Indian man’s 4-month HICCUPS bout ‘triggered by a brain tumor’

Doctors believe an Indian man’s four-month-long hiccups could be caused by a brain tumor.

The unidentified man, in his mid-30s, sought medical treatment for a headache that had plagued him for more than two weeks.

He also complained of vomiting caused by bullets up to three times a day, according to a case report of his illness.

Doctors in Rishikesh, located at the foothills of the Himalayas, also heard the man’s health began to deteriorate four months earlier, when he started having frequent hiccups.

His hiccups eventually became ‘continuous’, affecting both his sleeping and eating patterns.

Brain scans were conducted to get to the bottom of his mysterious illness.

The results showed that he had diffuse intrinsic glioma, a very severe and difficult to treat brain tumor.

The man’s hiccups began to subside after starting cancer treatment, it was revealed in the journal BMJ Case Reports.

Experts theorized that the tumor had affected the part of the brain stem responsible for controlling nerves and muscles that normally triggers the hiccups response.

This MRI scan identifies a tumor on an Indian man's brain stem that doctors have identified as the source of his constant hiccups.

This MRI scan identifies a tumor on an Indian man's brain stem that doctors have identified as the source of his constant hiccups.

This MRI scan identifies a tumor on an Indian man’s brain stem that doctors have identified as the source of his constant hiccups.

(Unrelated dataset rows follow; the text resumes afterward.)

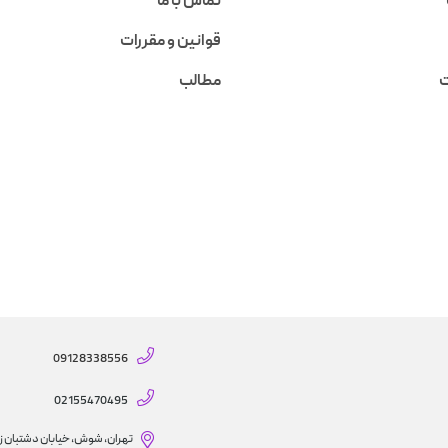
تماس با ما
قوانین و مقررات
ت
مطالب
09128338556
02155470495
تهران، شوش، خیابان دشتبان ز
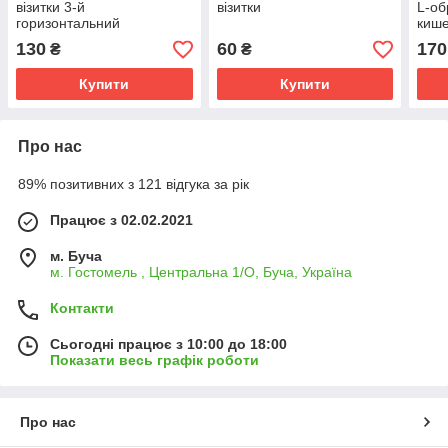
візитки 3-й
візитки
L-об
горизонтальний
кише
букл
130
60
170
₴
₴
Купити
Купити
Про нас
89% позитивних з 121 відгука за рік
Працює з 02.02.2021
м. Буча
м. Гостомель , Центральна 1/О, Буча, Україна
Контакти
Сьогодні працює з 10:00 до 18:00
Показати весь графік роботи
Про нас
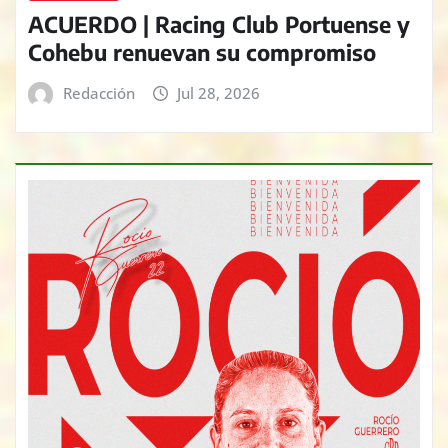
ACUERDO | Racing Club Portuense y
Cohebu renuevan su compromiso
Redacción
Jul 28, 2026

Hiccups: What Are They and What’s Normal?

Hiccups are caused by involuntary contraction of the diaphragm.

The diaphragm is a muscle in your chest that plays an important part in breathing.

This involuntary contraction causes your vocal cords to briefly close as you breathe, causing a ‘hic’ sound.

Hiccups are usually caused by something that irritates the diaphragm like eating or drinking too quickly or stress or anxiety.

Most hiccups usually only last a few minutes and are not a sign of anything serious.

However, the NHS advises people who have had hiccups for 48 hours or more to talk to their GP.

They can then discover if the hiccups are related to your medical condition or to medications you may have been taking.

Dr. Nagasubramanyam Vempalli, of the All India Institute of Health Sciences, wrote the medical report.

The man told A&E paramedics that he had previously asked doctors for help with hiccups, but to no avail.

After a series of blood tests and physical examination that did not provide immediate answers, the doctors decided to send the man in for a CT scan.

They found a lesion in his brain, then doctors would ask the man to take a more detailed MRI.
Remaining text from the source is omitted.